The irony of Fukushima is that in forcing us all to confront our deepest fears about the dangers of nuclear power, we find many of them to be wildly irrational — based on scare stories propagated through years of unchallenged mythology and the repeated exaggerations of self-proclaimed “experts” in the anti-nuclear movement.
And he then lists several specific fears, compared to their reality in both Fukushima and elsewhere, before pivoting to focus on the concept that in the end all energy policy direction choices need to be made from as accurate a perspective as possible:
For the green movement, which is often justifiably accused of making the perfect the enemy of the good, having to confront real-world choices about energy technologies is painful. Most environmentalists assert that a combination of renewables and efficiency can decarbonize our energy supply and save us both from global warming and the presumed dangers of nuclear power. This is technically possible but extremely unlikely in practice.
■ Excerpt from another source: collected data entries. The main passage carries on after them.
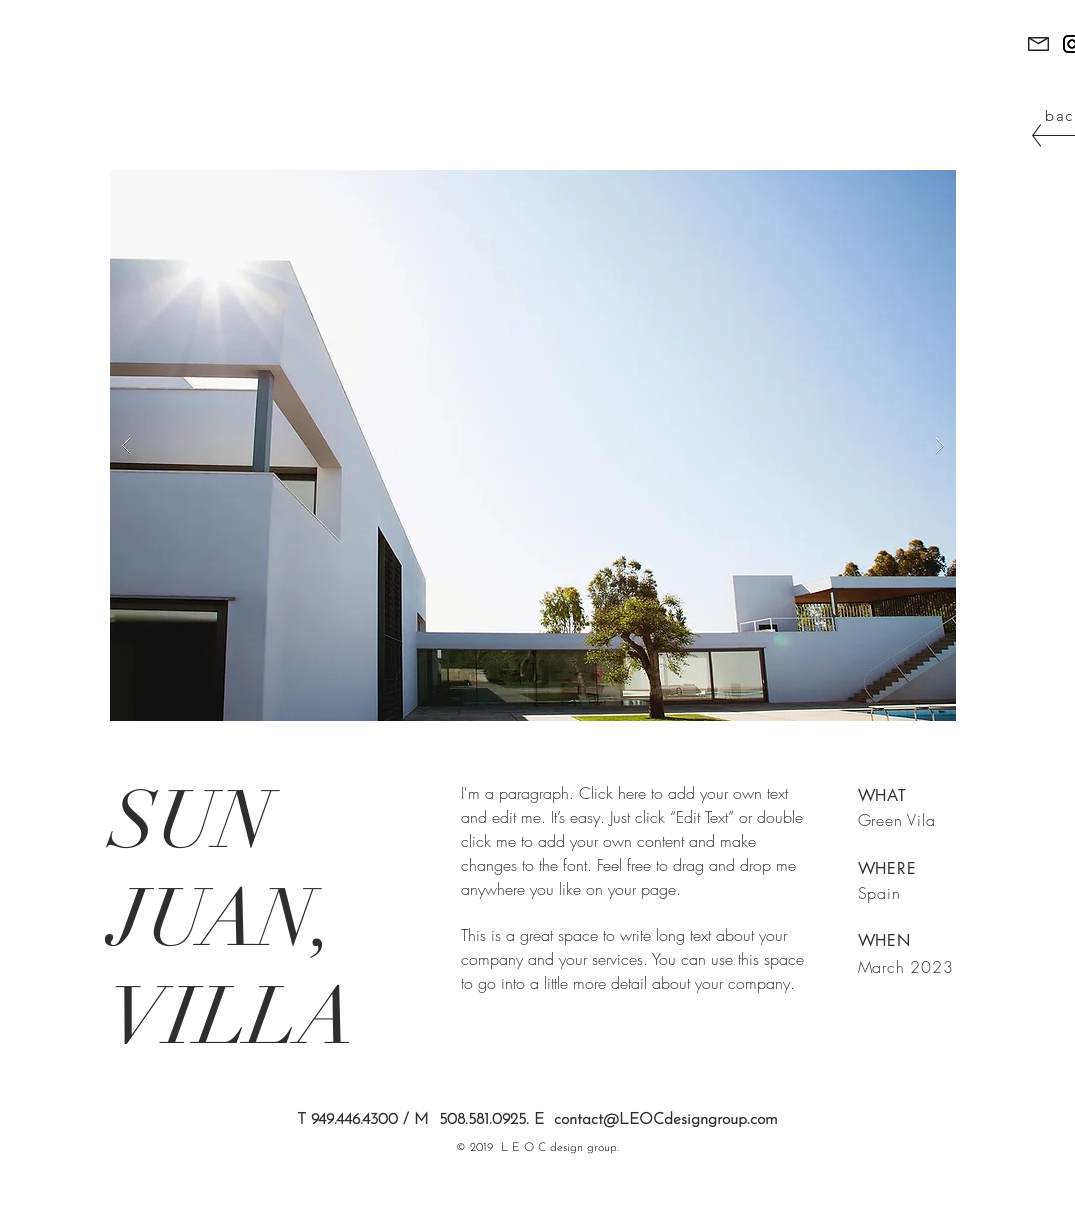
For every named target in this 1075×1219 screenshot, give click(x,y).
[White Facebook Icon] (864, 1207)
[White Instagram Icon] (918, 1207)
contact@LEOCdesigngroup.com (666, 1120)
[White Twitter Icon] (891, 1207)
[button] (533, 445)
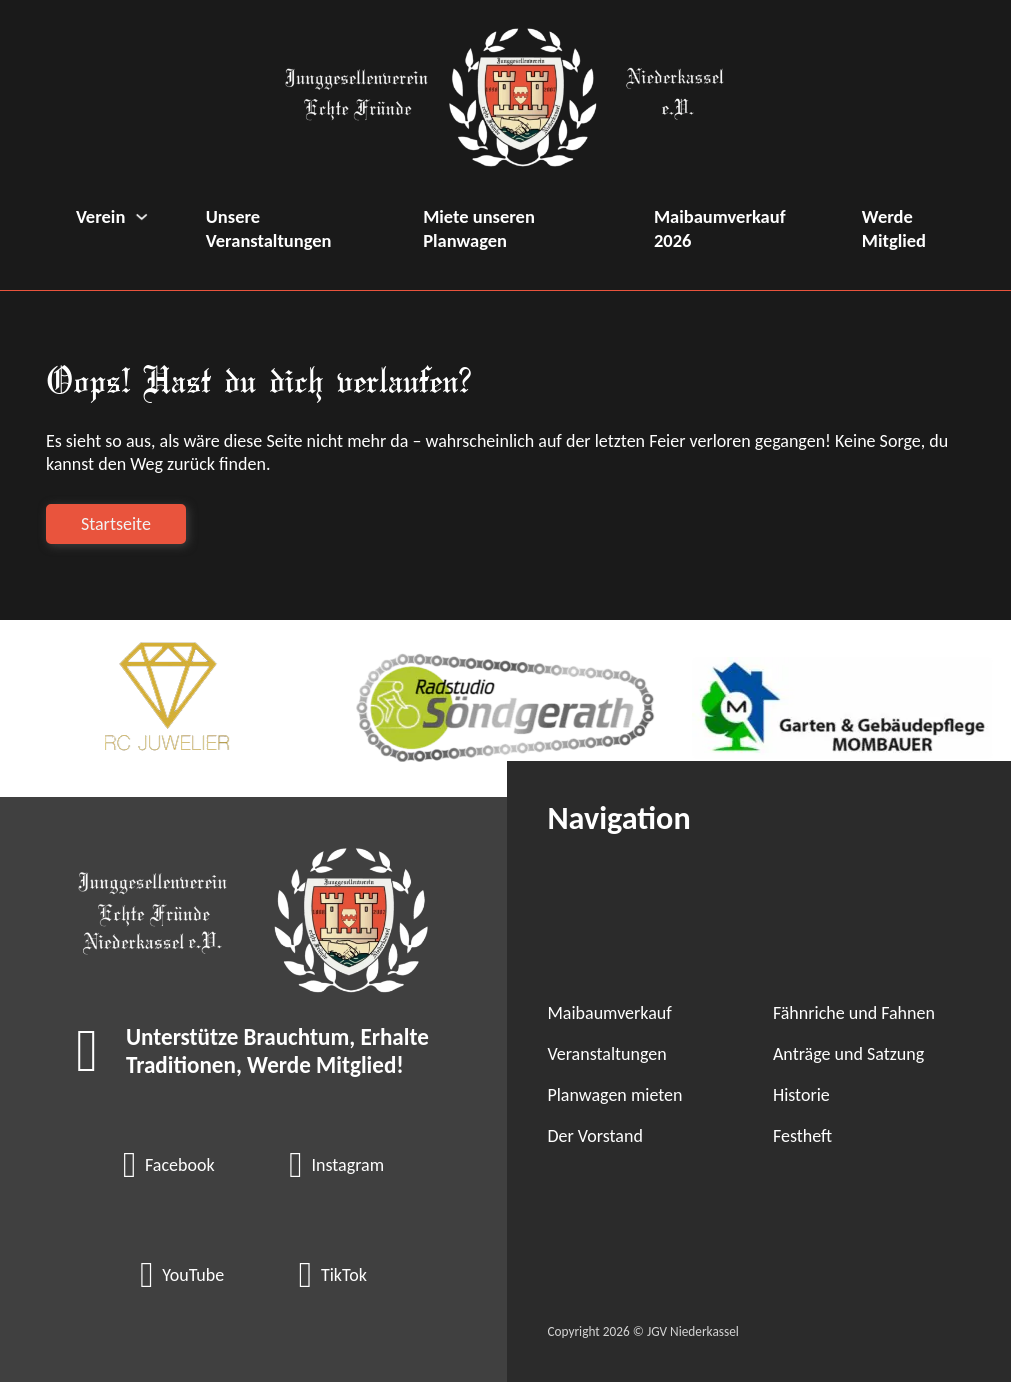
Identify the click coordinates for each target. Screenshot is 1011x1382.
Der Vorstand (594, 1136)
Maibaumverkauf (609, 1013)
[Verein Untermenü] (141, 216)
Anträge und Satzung (848, 1054)
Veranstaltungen (606, 1054)
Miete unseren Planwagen (479, 228)
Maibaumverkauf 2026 (720, 228)
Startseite (116, 524)
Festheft (802, 1136)
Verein (100, 216)
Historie (801, 1095)
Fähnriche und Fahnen (854, 1013)
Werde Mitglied (894, 228)
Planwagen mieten (614, 1095)
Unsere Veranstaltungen (269, 228)
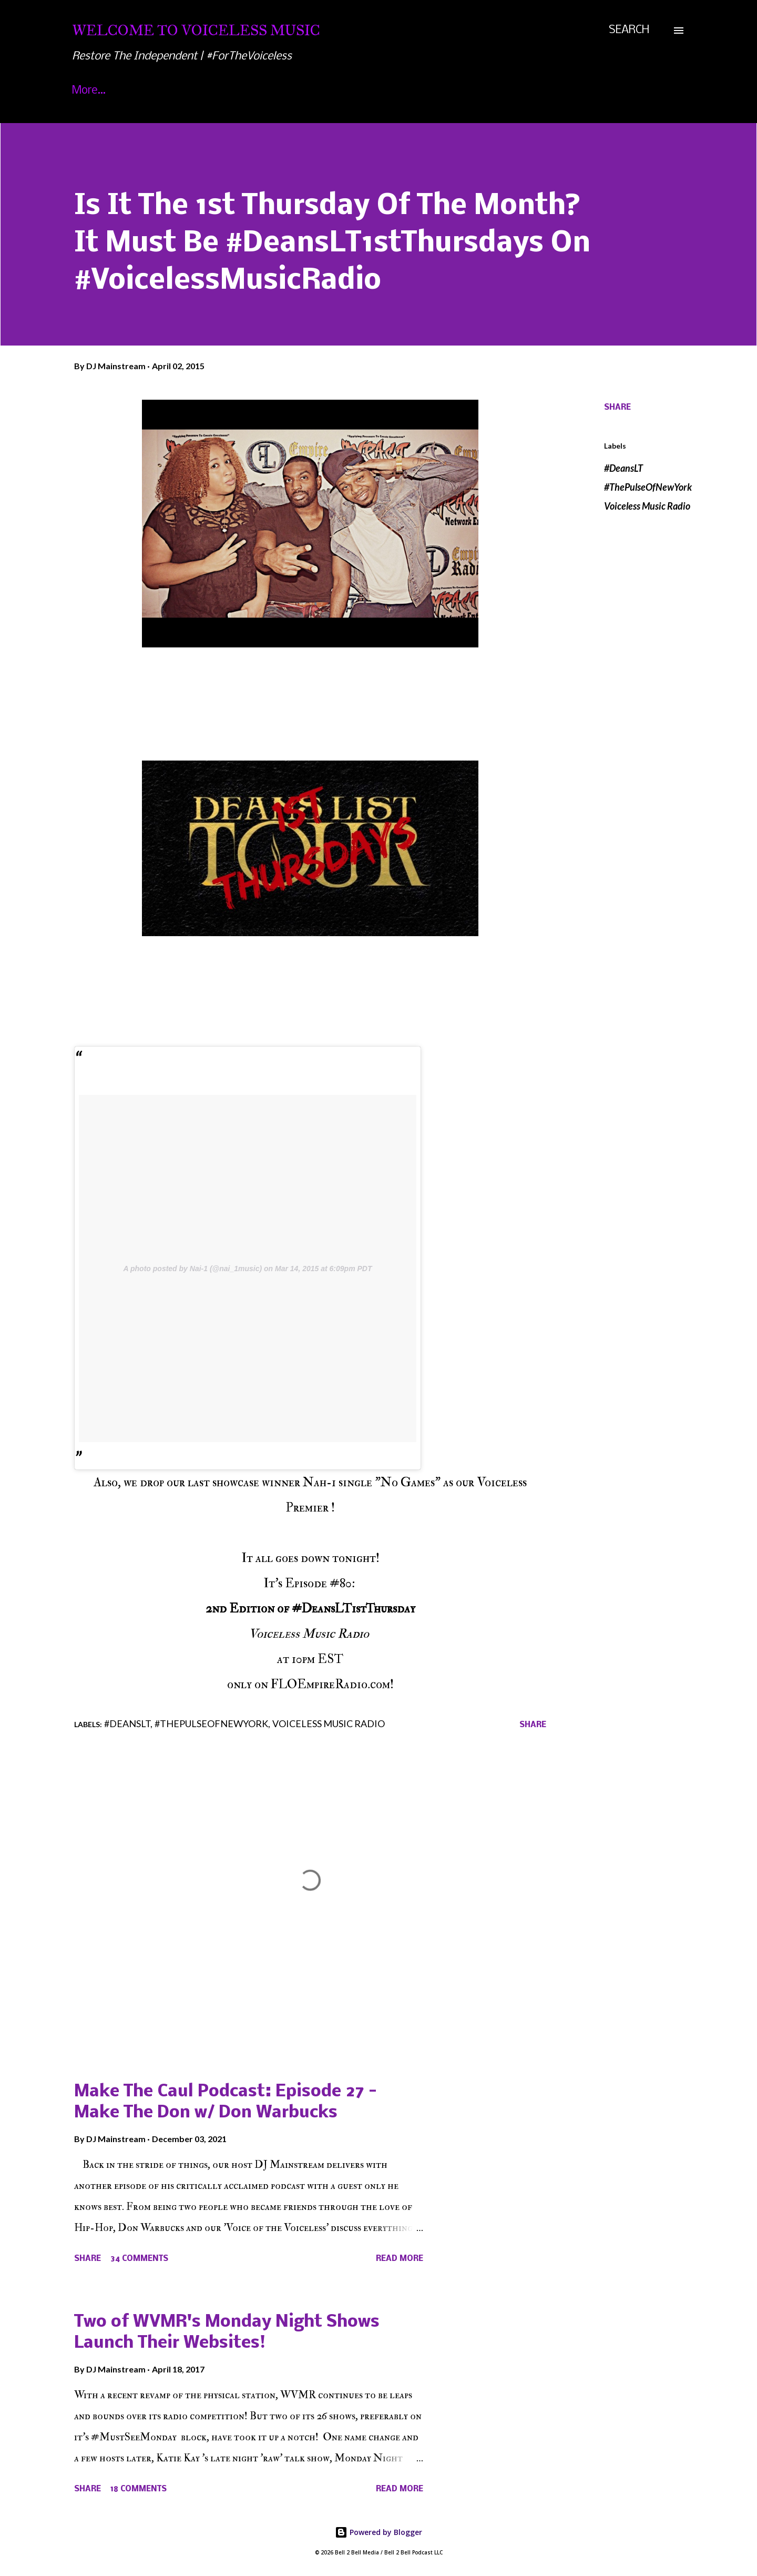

In the messy real world, countries that decide to rely less on nuclear will almost certainly dig themselves even deeper into a dependence on dirty fossil fuels, especially coal….
What is needed is perspective. Nuclear energy is not entirely safe, as Fukushima clearly shows, even if the current radiation-related death toll is zero and will likely remain so. But coal and other fossil fuels are far, far worse. And insisting only on renewables risks worsening global warming as an unintended consequence. We need a portfolio of clean energy technologies, deployed in the most environmentally responsible way. Above all, let us base our energy policy on a scientifically valid appreciation of real-world risk, and not on scare stories from the past.